Case Study: Link Journalism With Publish2

I start every semester in my online news classes teaching students the fundamental concepts of HTML. Not primarily because I want them to know the technology, but because I want them to appreciate that for all the bells, whistles and buzzwords it is the lowly link that makes online journalism fundamentally different than offline journalism.

If journalism is a conversation, I tell them, the first key to being a good conversationalist is being a good listener. You’d never walk in to a party and just hijack the first conversation you come across. You listen, wait and figure out what you can add and how you can move the discussion. Putting this analogy in to practice with links from your site to another site is the first step in developing authentic conversational leadership.

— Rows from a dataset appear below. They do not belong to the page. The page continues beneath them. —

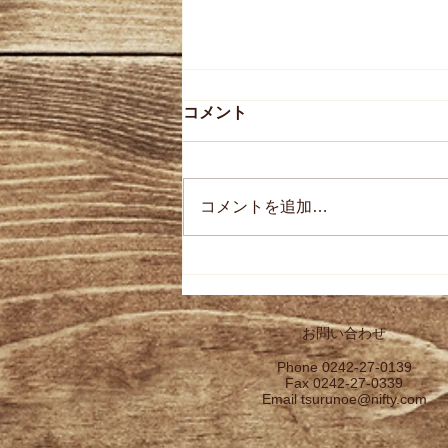
コメント
コメントを追加…
【会津中将 純米吟醸 美山
錦】(R7BY)発売のお知らせ
お問い合わせ
Phone 0242-27-0139
Fax 0242-27-0339
Email
tsurunoe@nifty.com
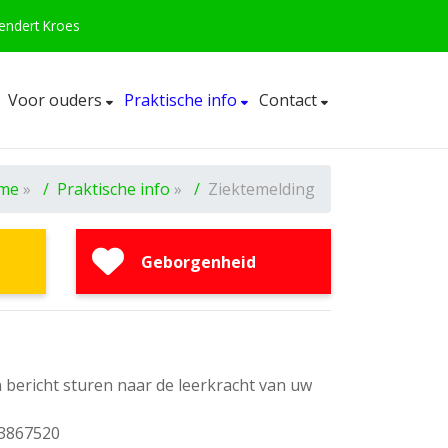
eendert Kroes
Voor ouders
Praktische info
Contact
me
»
Praktische info
»
Ziektemelding
Geborgenheid
n bericht sturen naar de leerkracht van uw
 3867520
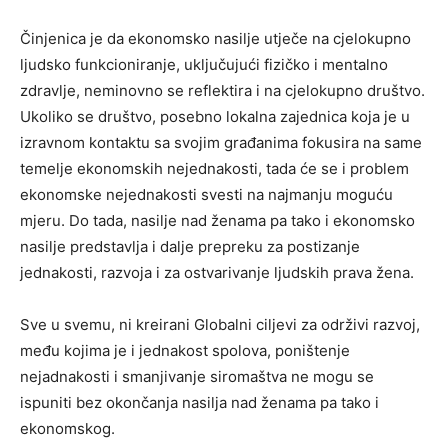
Činjenica je da ekonomsko nasilje utječe na cjelokupno
ljudsko funkcioniranje, uključujući fizičko i mentalno
zdravlje, neminovno se reflektira i na cjelokupno društvo.
Ukoliko se društvo, posebno lokalna zajednica koja je u
izravnom kontaktu sa svojim građanima fokusira na same
temelje ekonomskih nejednakosti, tada će se i problem
ekonomske nejednakosti svesti na najmanju moguću
mjeru. Do tada, nasilje nad ženama pa tako i ekonomsko
nasilje predstavlja i dalje prepreku za postizanje
jednakosti, razvoja i za ostvarivanje ljudskih prava žena.
Sve u svemu, ni kreirani Globalni ciljevi za održivi razvoj,
među kojima je i jednakost spolova, poništenje
nejadnakosti i smanjivanje siromaštva ne mogu se
ispuniti bez okončanja nasilja nad ženama pa tako i
ekonomskog.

After all, the man who invented the hyperlink also hypothesized this role for journalists.

This semester, we are putting this concept in to practice in the site we’re building for Public Affairs Reporting for New Media. Using Publish2, the students are getting to practice “link journalism.” The site is now live, and here’s how we’re starting to build it out.

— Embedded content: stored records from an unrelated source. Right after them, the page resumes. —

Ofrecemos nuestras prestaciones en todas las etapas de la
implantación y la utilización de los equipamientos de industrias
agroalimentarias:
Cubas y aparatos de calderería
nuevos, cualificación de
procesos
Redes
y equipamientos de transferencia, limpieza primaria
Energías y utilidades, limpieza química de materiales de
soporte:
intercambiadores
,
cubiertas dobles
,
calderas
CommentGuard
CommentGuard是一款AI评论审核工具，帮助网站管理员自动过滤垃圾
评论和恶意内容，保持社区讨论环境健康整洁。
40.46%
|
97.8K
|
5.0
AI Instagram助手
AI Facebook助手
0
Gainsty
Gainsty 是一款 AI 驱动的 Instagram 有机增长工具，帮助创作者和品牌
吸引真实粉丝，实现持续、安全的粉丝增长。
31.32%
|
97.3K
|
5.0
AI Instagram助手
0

The first step was to set up a newsgroup on Publish2. As students find resources on the Web, they bookmark them, add keyword tags and add their own commentary or questions about the resource.

From there, I used Publish2’s widgets and RSS feeds to pull the students’ links in to the Drupal CMS we are using to build the site. The links live in three places:

  • They live on the homepage, for now, under the heading of “Sites We’re Reading and Discussing”
  • They will be used to populate the “Resources” page for the duration of the project.
  • Finally, under the “Blogs” menu item you will see that each student has a place reserved for his or her blog that we’ll soon be starting. On those pages, I used each of the widgets associated with each of the students’ Publish2 links to populate a section on the right of the page called “Other Sites I’m Reading”

We’re meeting with our newspaper partners for the first time tomorrow, which will hopefully begin to allow us to expand our use of Publish2 in two more ways:

  • The Publish2 widgets and RSS feeds we are creating are freely available for re-publication on any other site. Papers such as the Chicago Tribune and New York Times are already using Publish2 to power some pages.
  • We hope that professional journalists will also begin to join our Publish2 Newsgroup and help us build a list of common resources and conversations about developing storylines around the low graduation rates that are becoming a state and national epidemic.